Batch Optimization in Rocketsled Doesnot Run in Parallel

Awahab · April 27, 2022, 10:30am

I am running batch optimization using the code with DFT. I have 24 cores cpu so the objective was to run several DFT calculations in parallel using batch optimization. The Rocketsled even-though provides batch suggestions, those batch suggestions however are not run in parallel, rather sequential. So if the batch_size is say 4, I do get 4 suggestions but those 4 suggestions are run in sequential. My workflow is setup as follows:

optimization_task = Firework([OptTask(**db_info)],name="optimization_task")
workflow = Workflow([fw1,fw2,optimization_task],{fw1:fw2, fw2:optimization_task})
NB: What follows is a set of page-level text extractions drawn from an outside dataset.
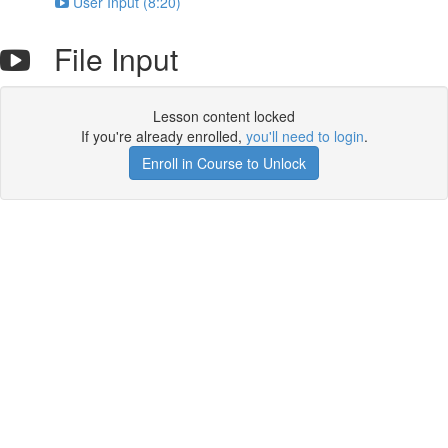
User Input (8:20)
File Input
Lesson content locked
If you're already enrolled,
you'll need to login
.
Enroll in Course to Unlock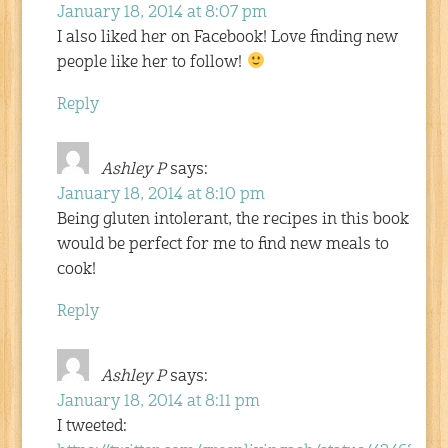
January 18, 2014 at 8:07 pm
I also liked her on Facebook! Love finding new
people like her to follow!
Reply
Ashley P
says:
January 18, 2014 at 8:10 pm
Being gluten intolerant, the recipes in this book
would be perfect for me to find new meals to
cook!
Reply
Ashley P
says:
January 18, 2014 at 8:11 pm
I tweeted: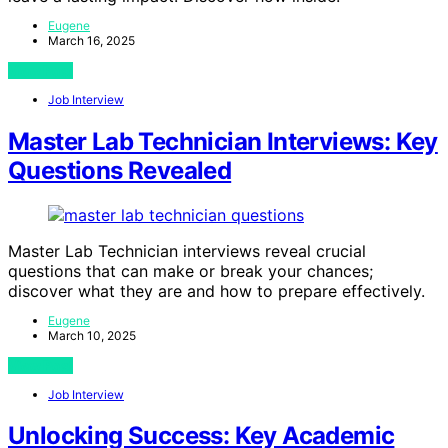
Eugene
March 16, 2025
View Post
Job Interview
Master Lab Technician Interviews: Key
Questions Revealed
Master Lab Technician interviews reveal crucial
questions that can make or break your chances;
discover what they are and how to prepare effectively.
Eugene
March 10, 2025
View Post
Job Interview
Unlocking Success: Key Academic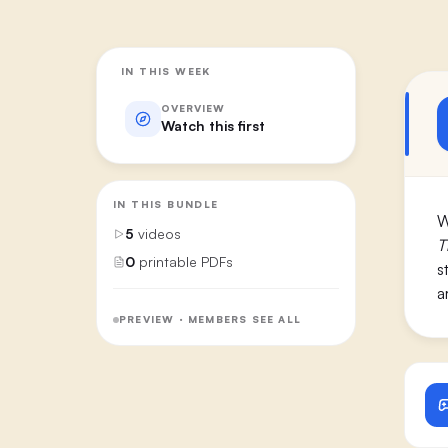
IN THIS WEEK
OVERVIEW
Watch this first
IN THIS BUNDLE
W
5
videos
T
0
printable PDFs
s
a
PREVIEW · MEMBERS SEE ALL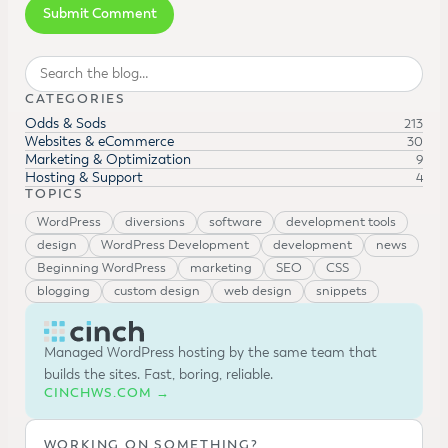
Search
CATEGORIES
Odds & Sods
213
Websites & eCommerce
30
Marketing & Optimization
9
Hosting & Support
4
TOPICS
WordPress
diversions
software
development tools
design
WordPress Development
development
news
Beginning WordPress
marketing
SEO
CSS
blogging
custom design
web design
snippets
Managed WordPress hosting by the same team that
builds the sites. Fast, boring, reliable.
CINCHWS.COM →
WORKING ON SOMETHING?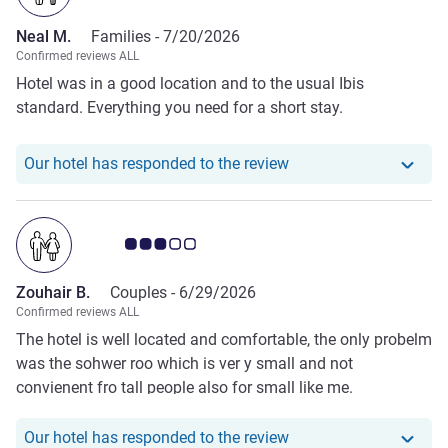
Neal M.
Families -
7/20/2026
Confirmed reviews ALL
Hotel was in a good location and to the usual Ibis
standard. Everything you need for a short stay.
Our hotel has responde
Our hotel has responded to the review
Customer review rating 3.0/5
Zouhair B.
Couples -
6/29/2026
Confirmed reviews ALL
The hotel is well located and comfortable, the only probelm
was the sohwer roo which is ver y small and not
convienent fro tall people also for small like me.
Our hotel has responde
Our hotel has responded to the review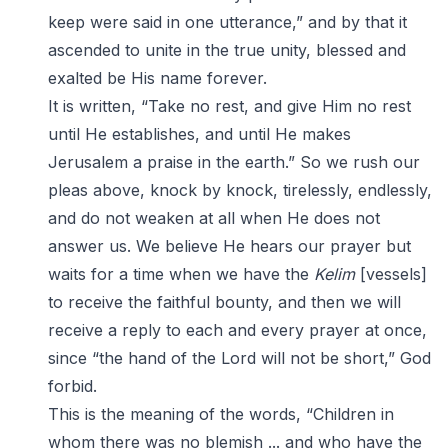
keep were said in one utterance,” and by that it
ascended to unite in the true unity, blessed and
exalted be His name forever.
It is written, “Take no rest, and give Him no rest
until He establishes, and until He makes
Jerusalem a praise in the earth.” So we rush our
pleas above, knock by knock, tirelessly, endlessly,
and do not weaken at all when He does not
answer us. We believe He hears our prayer but
waits for a time when we have the
Kelim
[vessels]
to receive the faithful bounty, and then we will
receive a reply to each and every prayer at once,
since “the hand of the Lord will not be short,” God
forbid.
This is the meaning of the words, “Children in
whom there was no blemish ... and who have the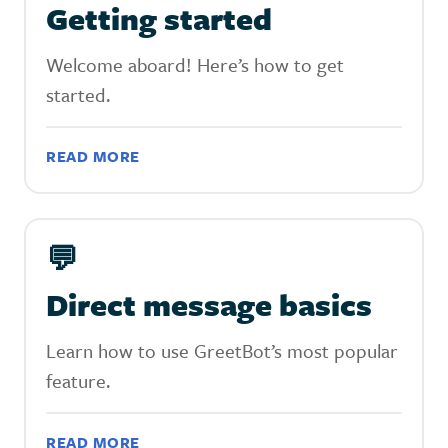
Getting started
Welcome aboard! Here’s how to get
started.
READ MORE
💬
Direct message basics
Learn how to use GreetBot’s most popular
feature.
READ MORE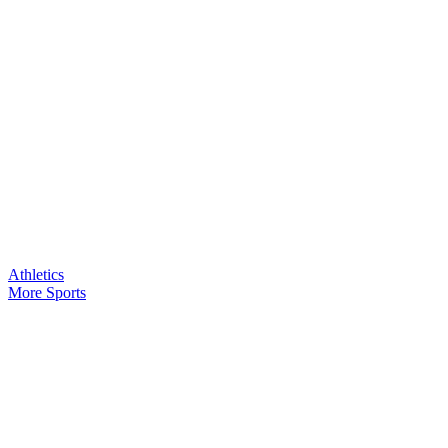
Athletics
More Sports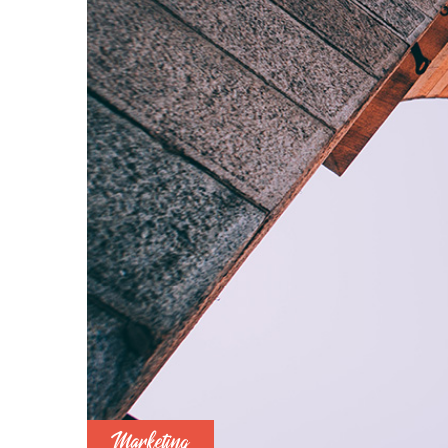
Marketing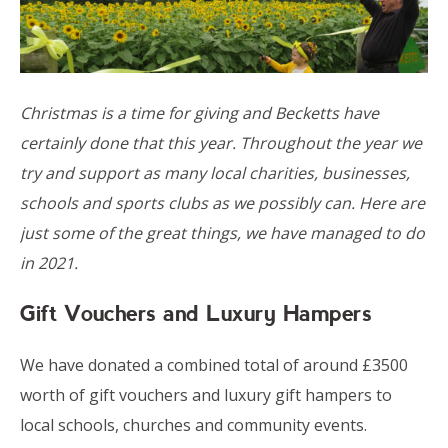
Christmas is a time for giving and Becketts have
certainly done that this year. Throughout the year we
try and support as many local charities, businesses,
schools and sports clubs as we possibly can. Here are
just some of the great things, we have managed to do
in 2021.
Gift Vouchers and Luxury Hampers
We have donated a combined total of around £3500
worth of gift vouchers and luxury gift hampers to
local schools, churches and community events.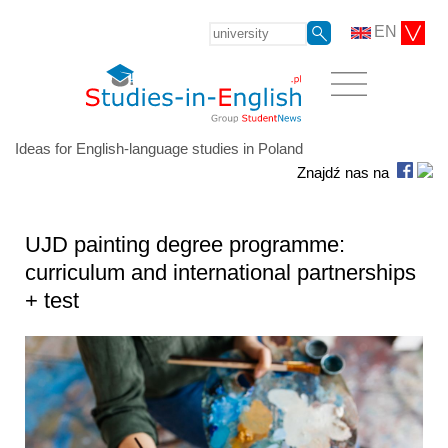
EN
Ideas for English-language studies in Poland
Znajdź nas na
UJD painting degree programme:
curriculum and international partnerships
+ test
So even-though the topology is sequential fw1 -> fw2 -> optimization_task for batch of N, N workflows are added, however, all these N workflows are executed in sequential!

Is there a way to parallelize so I can run several DFT calculations in cluster?

Note: I looked into the option of enforce_sequential but that i am fine for optimizer to wait for all the batches and provide suggestions that are not duplicate. As DFT calculations take more or less the same time so its worth waiting

ardunn · April 27, 2022, 8:03pm

Hey @Awahab

How are you actually running the workflows on the cluster?

Rocketsled does not have any capability to actually run the workflows in parallel for you (that’s Fireworks), it can only submit workflows which can be run in parallel if you choose to run them that way.

If you want to run several workflows/fws in parallel on the same node, you’ll probably want to use rlaunch multi from fireworks to launch them in separate processes (see the fireworks docs). If you want to run several workflows/fws in parallel across multiple nodes, you just need to pull and run jobs on each node (see this part of the fireworks docs).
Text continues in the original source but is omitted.